What is a Thoracic Surgeon?
A thoracic surgeon is a physician that performs surgical procedures on the organs, tissues, and structures of the chest to include the chest wall, heart, lungs, esophagus, diaphragm and mediastinum. Thoracic surgeons may be referred to as cardiothoracic surgeons, cardiovascular surgeons, thoracic surgical oncologists, general thoracic surgeons, and congenital heart surgeons.

Are there different kinds of Thoracic Surgeons?
All board certified thoracic surgeons have the same general training and are certified by the same primary specialty board, American Board of Thoracic Surgery (ABTS). Cardiothoracic surgeon is the most inclusive term used to describe the specialty and may be used interchangeably with the term thoracic surgeon.  Some surgeons choose to focus their clinical practice in specific areas of thoracic surgery and may be referred to differently. A cardiac or cardiovascular surgeon will focus on the heart and great vessels. A thoracic surgical oncologist / general thoracic surgeon treats and operates on diseases of the chest wall, lungs, esophagus, diaphragm and mediastinum. Congenital heart surgeons treat infants and children with heart disease.

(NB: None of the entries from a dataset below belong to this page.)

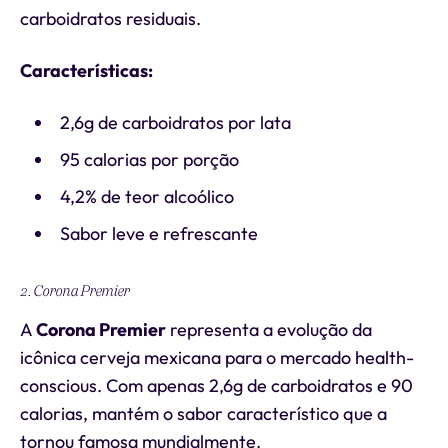
carboidratos residuais.
Características:
2,6g de carboidratos por lata
95 calorias por porção
4,2% de teor alcoólico
Sabor leve e refrescante
2. Corona Premier
A
Corona Premier
representa a evolução da
icônica cerveja mexicana para o mercado health-
conscious. Com apenas 2,6g de carboidratos e 90
calorias, mantém o sabor característico que a
tornou famosa mundialmente.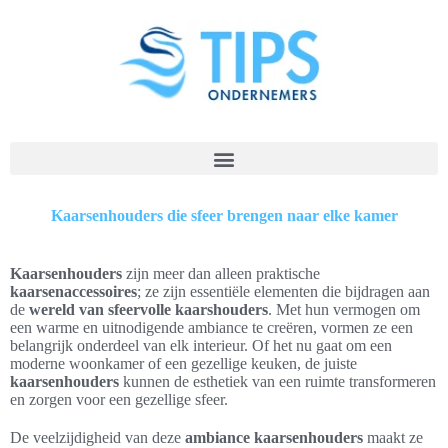
Kaarsenhouders die sfeer brengen naar elke kamer
Kaarsenhouders
zijn meer dan alleen praktische
kaarsenaccessoires
; ze zijn essentiële elementen die bijdragen aan
de
wereld van sfeervolle kaarshouders
. Met hun vermogen om
een warme en uitnodigende ambiance te creëren, vormen ze een
belangrijk onderdeel van elk interieur. Of het nu gaat om een
moderne woonkamer of een gezellige keuken, de juiste
kaarsenhouders
kunnen de esthetiek van een ruimte transformeren
en zorgen voor een gezellige sfeer.
De veelzijdigheid van deze
ambiance kaarsenhouders
maakt ze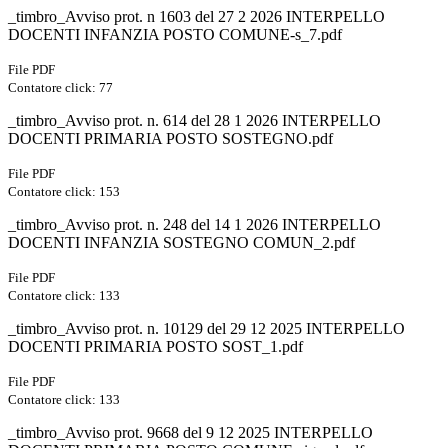
_timbro_Avviso prot. n 1603 del 27 2 2026 INTERPELLO
DOCENTI INFANZIA POSTO COMUNE-s_7.pdf
File PDF
Contatore click: 77
_timbro_Avviso prot. n. 614 del 28 1 2026 INTERPELLO
DOCENTI PRIMARIA POSTO SOSTEGNO.pdf
File PDF
Contatore click: 153
_timbro_Avviso prot. n. 248 del 14 1 2026 INTERPELLO
DOCENTI INFANZIA SOSTEGNO COMUN_2.pdf
File PDF
Contatore click: 133
_timbro_Avviso prot. n. 10129 del 29 12 2025 INTERPELLO
DOCENTI PRIMARIA POSTO SOST_1.pdf
File PDF
Contatore click: 133
_timbro_Avviso prot. 9668 del 9 12 2025 INTERPELLO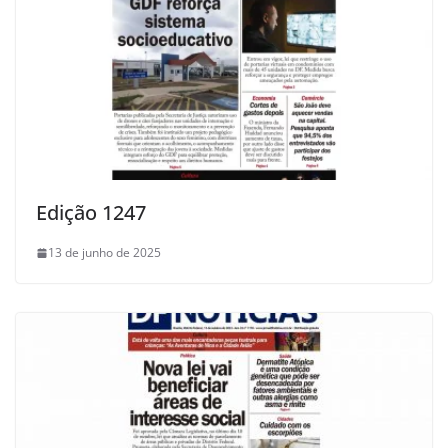
Edição 1247
13 de junho de 2025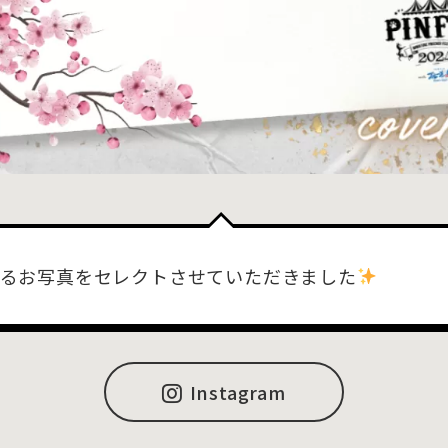
るお写真をセレクトさせていただきました
Instagram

What training is required for a Thoracic Surgeon?
Thoracic surgeons must graduate from an accredited medical school and commonly will go on to complete an initial accredited five-year general surgery residency.  Afterwards, they must then successfully matriculate through an approved cardiothoracic (cardiovascular and thoracic surgery) surgical residency training program for a minimum of two to three years. Some thoracic surgeons may choose to receive additional or advanced training in a specialized area of practice.

What does it mean to be a board certified Thoracic Surgeon?
The American Board of Thoracic Surgery (ABTS) maintains standards for the practice of thoracic surgery in the public interest. Thoracic surgeons who have completed approved residency training, hold a full and unrestricted license to practice medicine in the United States, and maintain an ethical standing in the profession are eligible for board certification. Candidates must then pass both a written examination that is designed to test a broad range of knowledge in all areas of thoracic surgery. Upon successful completion of the written or qualifying examination, candidates are eligible for and must pass an oral or certifying examination that tests knowledge, judgment and the integration of these skills in clinical practice. Once successful in these pursuits, a thoracic surgeon is “board certified”. In order to keep this certification, the maintenance of certification process is required to demonstrate lifelong learning throughout the thoracic surgeons’ career.